Kawa graphics

With Kawa you can easily write compact programs for graphical interfaces, using nested expressions that match the structure of the display. This makes GUI programs easy to read, write, and maintain. Also, the programs are toolkit-independent, so the same program can use Swing, SWT, or execute in a Web Server. So it is just as easy to write an interactive Web Application as a normal application. The library can be used from different programming languages (it is written in pure Java), but the examples below will use the Scheme language.

This is an early prototype, little more than a proof-of-concept, so not a lot of functionality has been implemented.

Hello world!

Let's start with everybody's favorite application:
(require 'gui)
(run-application
 (Window title: "Hello World!"
	 content: (Label "Hello world!")))

The first line is boiler-plate to make the GUI functions available. The third and fourth lines create a new Window object, with the given title, which is shown in the window's title-bar. The content is a text Label containing a single string. The second line invokes the run-application command, passing it the newly-constructed Window as an argument. This makes the window visible and active.

If you put this program in a file named HelloWorld.scm, you can run it from a console by typing this command:

java kawa.repl HelloWorld.scm

You should see a window pop up looking like [[[image]]].

If you prefer to use the SWT toolkit, you can instead do:

java kawa.repl display:toolkit=swt HelloWorld.scm
(You also need to make sure Java can find the SWT packages and libraries.) The display:toolkit parameter allows you to specify the preferred toolkit, in this case using swt rather than the default swing.

You can also run the same program in a web server. See [[link coming soon]] for details and examples.

Event handling

Here is a more interesting example. It displays a counter, which is incremented each time you click on a button.

(require 'gui)
(define n 0)
(define count-label (Label "Hello! This is a click counter."))
(define (handle-click event)
  (set! n (+ n 1))
  (set! count-label:text
	(if (= n 1)
	    "You have clicked once."
	    (format #f "You have clicked ~d times."
		    n))))

(run-application
 (Window title: "Hello counter!"
	 content:
	 (Column
	  count-label
	  (Button text: "click here"
		  foreground: 'red
		  action: handle-click))))

We first define the variable n, which counts the number of times the button has been clicked. The count-label is a Label that will be updated to show the number of clicks. The handle-click is an event handler: It is a function that will get called each time the button is clicked; we'll cover what it does later. Then as before we create a Window, and pass it to run-application.

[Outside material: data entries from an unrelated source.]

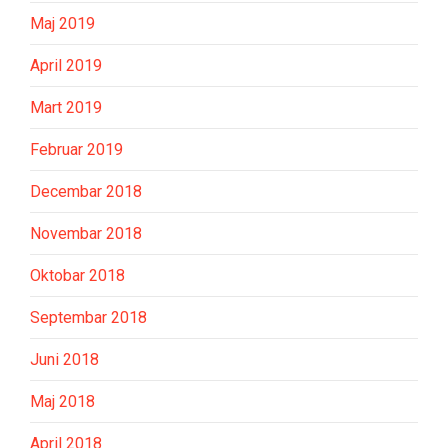
Maj 2019
April 2019
Mart 2019
Februar 2019
Decembar 2018
Novembar 2018
Oktobar 2018
Septembar 2018
Juni 2018
Maj 2018
April 2018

The Window we create is a little more complicated this time: The content of the window is a Column, which is a container of parts that are displayed in a vertical stack. Above is the previously-defined count-label, and below it is a Button. The button shows a text in a foreground color, but the most important property is the action, which is bound to the previously-defined handle-click function. When the button is clicked, the implementation calls the procedure bound to the action property, which is handle-click.

The handle-click procedure takes one parameter named event (providing information about the event) - which is ignored. When it gets called, it first increments n, and then it updates the text property of the code-label.

Models descriptors

The functions Button, Label, and Column return fresh model descriptor ((is better terminology needed?)) objects. People talk about model (application data) vs view (a displayed component instance). These descriptors have aspects of both: A descriptor is model because it isn't tied to a specific display, window, or area of the screen. The same descriptor can displayed on multiple displays and multiple times on the same display. Hence a descriptor doesn't have a parent - just like list doesn't have a parent.

To illustate, let's modify the previous example so the count-label is displayed twice, once above and once below the button:

... unchanged except for following ...
(run-application
 (Window title: "Hello counter!"
	 content:
	 (Column
	  count-label
	  (Button text: "click here"
		  foreground: 'red
		  action: handle-click)
	  count-label)))

When the button is clicked, the action updates the count-label's text property - which causes the text to be updated in both places in the window.

Properties

A descriptor object has a number of named properties. A property is normally implemented as a private field which you access with coventional get and set methods; however, in Kawa you normally name the properties directly, without the get and set prefixes.

Usually you initialize them using the colon notation shown above when the object is created:

(Constructor name1: value1 name1: value1 ...)

This creates a new instance of Constructor, initializing the property named name1 to value1, and so on.

You can modify a property of an existing object in various ways, but the easiest may be using this syntax:

(set! object:name value)

This sets the property with the given name of the given object to the new value.

This change will propagate to other objects that depend on the object, which will often update the display. (The current prototype implementation does not propagate all the updates it should.)

Styles

Currently, only some ad-hoc style propertioes can be associated with a descriptor object, such the background color of a button. The plan is that a style will be a updatable collection of name-value bindings, and you will be able to assocate a style with a descriptor. The style is not used directly by the descriptor, but it is used when the descripctor is used as the model for a toolkit-specific view.